Who was the mother of famous Julius Caesar? The woman who raised Julius and his two sisters is Aurelia Cotta. She raised her daughters both name Julia and her son Julius, she then eventually raised her grandson Augustus. Her husband Gaius Caesar the elder, died at a young age, and before that he was gone most of the time so she was the one in charge of raising her children (15 Interesting Women of Ancient Rome). Many women in today’s world do not get the recognition they deserve for all the hard work they do.
Aurelia Cotta should be recognized as a strong and loving mother who did what was best for her children. Aurelia gave birth to three children, her daughters Julia Caesaris Major, Julia Caesaris Minor, and her son Julius Caesar. The daughter’s names meant Julia the elders and Julia the younger.
Aurelia’s husband, Gaius had a long career in Roman politics and served as proconsul of Asia.
He was said to have died suddenly while putting on his shoes, he left the majority of his estate to his son Gaius Julius Caesar, who later on became a dictator of Rome (Aurelia Cotta: Life of Julius Caesar’s mother). The life for widowed Aurelia was never dull, she was always looking out for her children. As a young adult Caesar was married to a woman named Cornelia. When he was eighteen the dictator of Rome, Lucius Cornelius Sulla Felix (a political enemy) ordered Caesar to divorce his wife.
Julius naturally refused and Sulla tried to take away his inheritance from his father. Aurelia protested the case with the assistance of her brother Gaius Aurelius Cotta, who later became Consul. Any mother would defend their children in this case just as Aurelia did for Julius (Aurelia Cotta: Life of Julius Caesar’s mother).
Cornelia died at a young age, awhile after giving birth to their only son. Aurelia then took on the responsibility of raising Julius’s son. She was proved highly effective in running Caesar’s home and became a prominent matriarch within the family. She was also the grandmother to Atia Balba Caesaris, Atia of the Julii, and also grandmother of Gaius Octavian, the future emperor of Rome. Caesar went on to marry Sulla’s daughter, Pompeia. She later on proved to be an unfaithful wife.
In 61 B.C. the family celebrated the Bona Dea festival at Caesar’s home. Males were excluded from this event but Aurelia discovered the political Publius Clodius dressed in female attire hoping to have a romantic evening with Pompeia. Aurelia explained the affair that took place that evening with Pompeia and Clodius. Caesur who did not believe this was true later went on to proceed with a divorce (Aurelia Cotta: Life of Julius Caesar’s mother). Once again Aurelia shows how important her children’s lives are to her.

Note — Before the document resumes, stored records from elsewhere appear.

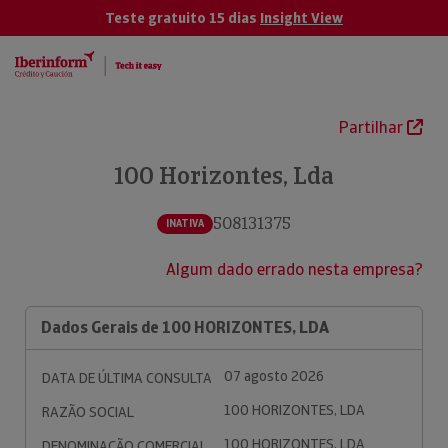
Teste gratuito 15 dias
Insight View
Partilhar
100 Horizontes, Lda
508131375
INATIVA
Algum dado errado nesta empresa?
Dados Gerais de 100 HORIZONTES, LDA
07 agosto 2026
DATA DE ÚLTIMA CONSULTA
100 HORIZONTES, LDA
RAZÃO SOCIAL
100 HORIZONTES, LDA
DENOMINAÇÃO COMERCIAL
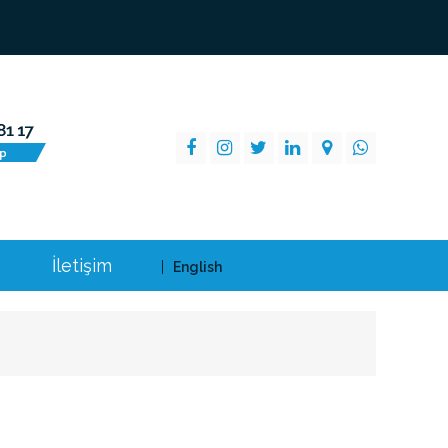
İletişim
English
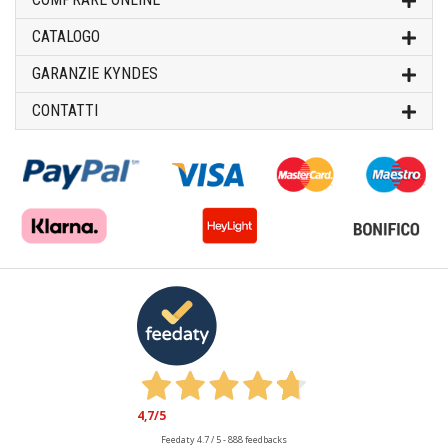
CATALOGO
GARANZIE KYNDES
CONTATTI
4,7
/5
Feedaty
4.7
/
5
-
888
feedbacks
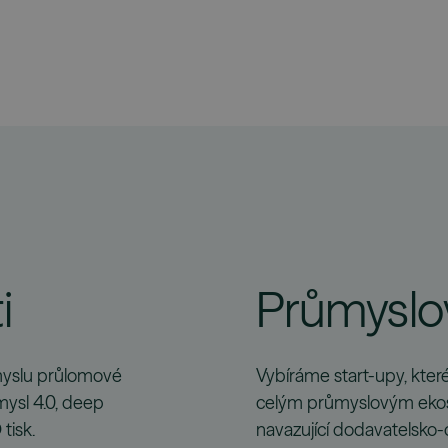
i
Průmyslo
ůmyslu průlomové
Vybíráme start-upy, kter
ůmysl 4.0, deep
celým průmyslovým eko
tisk.
navazující dodavatelsko-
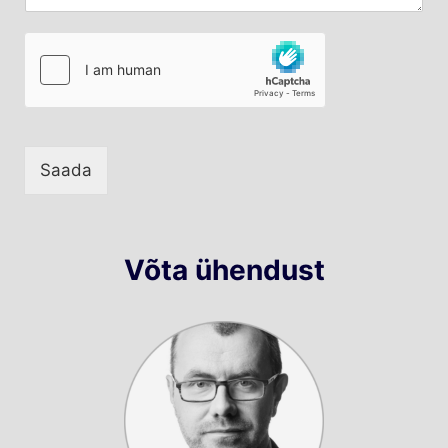
Saada
Võta ühendust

Aurelia was highly regarded throughout Rome because of her beauty, respectability, and mind. When she died in 54 B.C. in her sixties, a nine year old Octavian dedicated an honorary funeral to his great-grandmother. Many though Julius was born by a Caesarean birth, as opening of the abdominal cavity would soon be followed with a death afterwards. Since Julius was forty-six when his mother passed ways the legend comes out to be false about his birth (Aurelia Cotta: Life of Julius Caesar’s mother).

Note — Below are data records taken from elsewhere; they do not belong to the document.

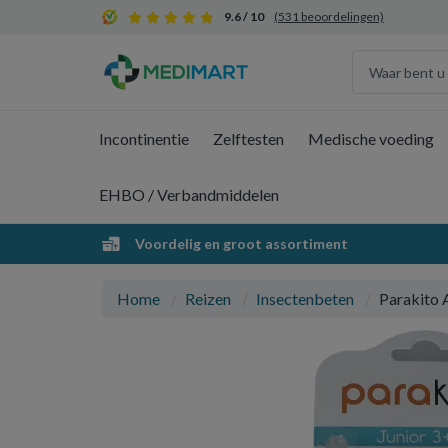
9.6 / 10
(531 beoordelingen)
Incontinentie
Zelftesten
Medische voeding
EHBO / Verbandmiddelen
Voordelig en groot assortiment
Home
Reizen
Insectenbeten
Parakito 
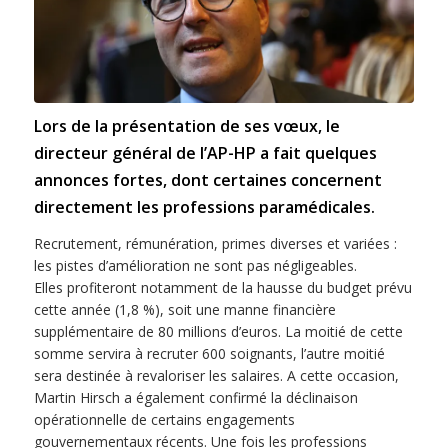
Lors de la présentation de ses vœux, le
directeur général de l’AP-HP a fait quelques
annonces fortes, dont certaines concernent
directement les professions paramédicales.
Recrutement, rémunération, primes diverses et variées :
les pistes d’amélioration ne sont pas négligeables.
Elles profiteront notamment de la hausse du budget prévu
cette année (1,8 %), soit une manne financière
supplémentaire de 80 millions d’euros. La moitié de cette
somme servira à recruter 600 soignants, l’autre moitié
sera destinée à revaloriser les salaires. A cette occasion,
Martin Hirsch a également confirmé la déclinaison
opérationnelle de certains engagements
gouvernementaux récents. Une fois les professions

History students should be taught more on backgrounds of these significant people. Needless to say Aurelia Cotta was a loving mother. Being a woman and living during this time was not easy, women did not have the respect that women do today. They had to earn their respect, and Aurelia did just that. Women should look at Aurelia as a role model for her strong and right set mind. Her children were dearly blessed with such a wonderful mother.